Venice Biennale Opening Week Puts Koyo Kouoh’s Final Curatorial Vision in Focus
Venice’s opening week has once again turned the Biennale into a citywide field of competing images, arguments, and histories. In the latest Venice special of The Week in Art, Ben Luke and guests examine In Minor Keys, the main exhibition curated by the late Koyo Kouoh and realized by five collaborators, while also tracing the national pavilions, collateral projects, and major museum presentations unfolding across the city.
The episode brings together immediate reactions from Louisa Buck, Jane Morris, and Luke on the central exhibition, which spans more than 100 artists across the Central Pavilion in the Giardini and the Arsenale. Rather than treating the Biennale as a single event, the conversation places it within the larger ecology of Venice itself, where official collateral exhibitions, performances, and institutional shows extend the exhibition’s reach far beyond the main sites.

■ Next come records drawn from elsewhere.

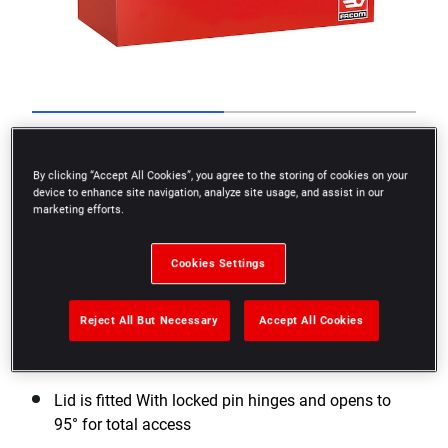
Go to slide 1
Go to slide 2
By clicking “Accept All Cookies”, you agree to the storing of cookies on your
device to enhance site navigation, analyze site usage, and assist in our
marketing efforts.
Cookies Settings
Reject All But Necessary
Accept All Cookies
Worksite tool chest made in thick steel plate
Lid is fitted With locked pin hinges and opens to
95° for total access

Luke also speaks with Gabrielle Goliath, whose work for the South African pavilion was canceled and is now being staged in a church in Venice, and with Lubaina Himid, who is exhibiting in the British pavilion in the Giardini. The episode widens further with Saidiya Hartman, whose essays inspired Minor Music at the End of the World at the Goldoni Theatre, a production that includes contributions from Arthur Jafa, Precious Okoyomon, and Okwui Okpokwaseli.

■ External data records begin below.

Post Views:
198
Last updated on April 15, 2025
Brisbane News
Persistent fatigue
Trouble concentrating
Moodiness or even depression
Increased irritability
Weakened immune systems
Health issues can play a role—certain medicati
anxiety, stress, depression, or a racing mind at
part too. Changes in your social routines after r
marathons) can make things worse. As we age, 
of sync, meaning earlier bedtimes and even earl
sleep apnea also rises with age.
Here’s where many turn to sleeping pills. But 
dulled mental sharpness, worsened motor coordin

Another segment turns to Official. Unofficial. Belarus., a collateral project by Belarus Free Theatre, as Alexander Morrison speaks with Daniella Kaliada about the team behind it. The episode closes, as these Venice specials often do, with a work of historical weight: Jacopo Tintoretto’s The Last Supper and The Israelites in the Desert, painted for the presbytery of the Basilica of San Giorgio Maggiore in 1591-92.
The pair has just returned to the basilica after a major conservation project funded by Save Venice, and Luke’s conversation with the charity’s Senior Researcher, Gabriele Matino, underscores how the Biennale’s present tense continues to sit beside Venice’s long conservation history. In a city where contemporary art and restoration are never far apart, the episode offers a clear reminder that Venice remains both stage and archive.